Compare that with today.

A different time

Tesco’s market position is as dominant as it has ever been while Sainsbury’s is a strongly entrenched number two in the market and a revived Morrisons, under Rami Baitiéh, has also returned to growth.

Aldi and Lidl, although the former has recently seen its market share slipping, also remain formidable competitors.

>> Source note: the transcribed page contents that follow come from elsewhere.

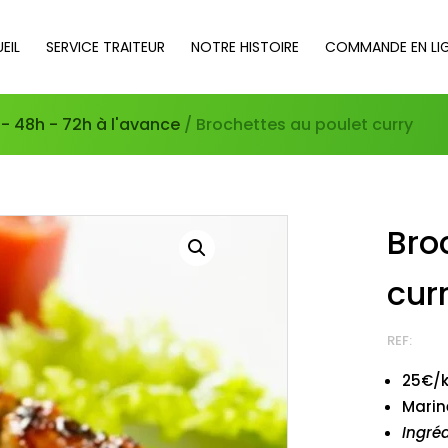
EIL
SERVICE TRAITEUR
NOTRE HISTOIRE
COMMANDE EN LI
- 48h - 72h à l'avance
/ Brochettes au poulet curry
Bro
cur
REF:
25€/k
Marin
Ingréd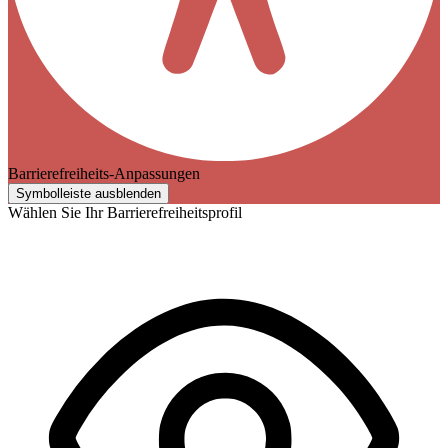
Barrierefreiheits-Anpassungen
Symbolleiste ausblenden
Wählen Sie Ihr Barrierefreiheitsprofil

Tesco and Sainsbury’s, who have benefited more than anyone from Asda’s travails, have the most to lose in the event of a turnaround. But they are also better placed than anyone else to withstand one: Tesco’s Clubcard is arguably the world’s most successful supermarket loyalty and rewards scheme and provides the grocer with data and insights that no one else has, enabling it to react rapidly to changes in the market or to shopper habits.

Read more:
The town where almost a third are economically inactive
The way economic data is collected is changing – here’s why it matters

Sainsbury’s is trying to do something similar with Nectar, while both schemes are increasingly able to personalise offers to individual customers, entrenching loyalty.

That may become even more important if, as Simon Roberts, Sainsbury’s chief executive, asserts, the ‘big weekly shop’ is becoming more important as working from home becomes less common.

Tesco and Sainsbury’s sharper than they used to be

As the renowned sector watcher Clive Black, analyst at investment bank Shore Capital puts it: “We need to remember that the listed players are better grocers than Asda with a broader customer set, stronger balance sheets and a will to remain competitive”.

He points out that, apart from the advantages bestowed by their loyalty programmes, Tesco and Sainsbury’s are sharper on price than they used to be, are able to price-match Aldi meaningfully and offer better ranges and more choice than both the German pair and Asda.

That view is shared by the retail team at brokerage Jefferies which has questioned whether Asda’s price cuts can deliver the increase in grocery volumes in the time it requires without a fresh injection of capital from shareholders.

What about consumers?

Will this be good news for consumers? Possibly.

But the grocery sector will be hit hard by the forthcoming increase in the national living wage and, more especially, the rise in employer’s national insurance contributions announced by Rachel Reeves, the chancellor, in her autumn budget.

Those measures will not only push up the costs of supermarkets but also those of their suppliers. Those higher costs will at least be partly passed on to customers.

So too will be the cost of implementing new recycling regulations due in October.

And, all the while, food price inflation is picking up in staples such as eggs, milk and butter. The British Retail Consortium is expecting food price inflation to be north of 4% during the second half of this year.

Accordingly, while Asda’s price war may bring some relief, it feels more likely at present as if it will merely result in lower price rises than British shoppers would otherwise have experienced rather than an outright drop in prices across the board.